Charles Petzold

Classical Music Being "Phased Out"

May 27, 2010
Roscoe, N.Y.

If you're one of those pathetic losers who still listens to classical music, it's time to let it go. Delete your Mahler MP3's, wipe your Wagner WMA's, burn your Copland CD's, smash your Vivaldi vinyl, and get yourself some Justin Bieber. I know it'll be painful at first. But with repeated listening your brain will soften into a pudding-like consistency, and soon you'll find yourself immersed in the warm blissful bath of his adorableness.

I'm afraid to report that classical music is being "phased out." You might try to hold on, but it's best to give up voluntarily and just go with the flow.

Don't get me wrong: You'll probably still be able to buy classical CDs and digital audio files. But trying to access and play the music on modern devices will drive you nuts. In a blog entry last year I complained about the blatant hostility of digital music players to classical music. More recently I was stunned to discover that the "Smart DJ" feature of the Zune desktop software had complete ignorance of Gustav Mahler!.

Only one thing still gave me hope for the future of classical music on digital devices. That one ray of hope was the Edit Album Info dialog in that same Zune desktop software. This is the screen that comes up when you want to edit information about a CD that you've already ripped:

Will you look at that! It's hard to believe there's a field that actually lets you enter Composer information, both for the album as a whole and for individual tracks. And over at the right is even a field for the Conductor! At least somebody at Microsoft has a little sympathy for us and designed a dialog to make us happy.

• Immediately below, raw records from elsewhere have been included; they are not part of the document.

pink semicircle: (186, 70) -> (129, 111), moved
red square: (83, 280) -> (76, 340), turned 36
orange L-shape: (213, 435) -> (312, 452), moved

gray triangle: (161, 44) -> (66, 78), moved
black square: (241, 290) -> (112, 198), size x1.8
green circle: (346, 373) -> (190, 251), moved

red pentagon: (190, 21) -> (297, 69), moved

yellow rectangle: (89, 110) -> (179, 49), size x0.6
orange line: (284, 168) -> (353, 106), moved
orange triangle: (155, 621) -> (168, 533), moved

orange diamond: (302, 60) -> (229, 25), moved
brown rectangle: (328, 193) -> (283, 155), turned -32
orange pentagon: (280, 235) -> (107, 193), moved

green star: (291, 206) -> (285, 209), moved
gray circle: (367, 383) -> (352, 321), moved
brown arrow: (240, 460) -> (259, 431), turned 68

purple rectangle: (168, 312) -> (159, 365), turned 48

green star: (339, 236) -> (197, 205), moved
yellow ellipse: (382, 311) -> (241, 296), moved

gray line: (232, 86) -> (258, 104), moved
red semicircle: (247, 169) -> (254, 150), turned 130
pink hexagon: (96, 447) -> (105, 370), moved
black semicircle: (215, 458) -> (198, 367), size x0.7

And then I had a brilliant idea: I knew that this same Zune desktop software was going to interface with Windows Phone 7, and I knew that we'd be able to play music on the phone. Why don't I write an alternative music-presentation program with Silverlight using classes in the Microsoft.Xna.Framework.Media namespace? I could organize the user's music by Composer and Conductor.

This program would turn Windows Phone 7 into an digital audio player unlike any other, and I would emerge as a hero to that obstinate cadre of losers who still persist in listening to music composed prior to the invention of the fuzzbox.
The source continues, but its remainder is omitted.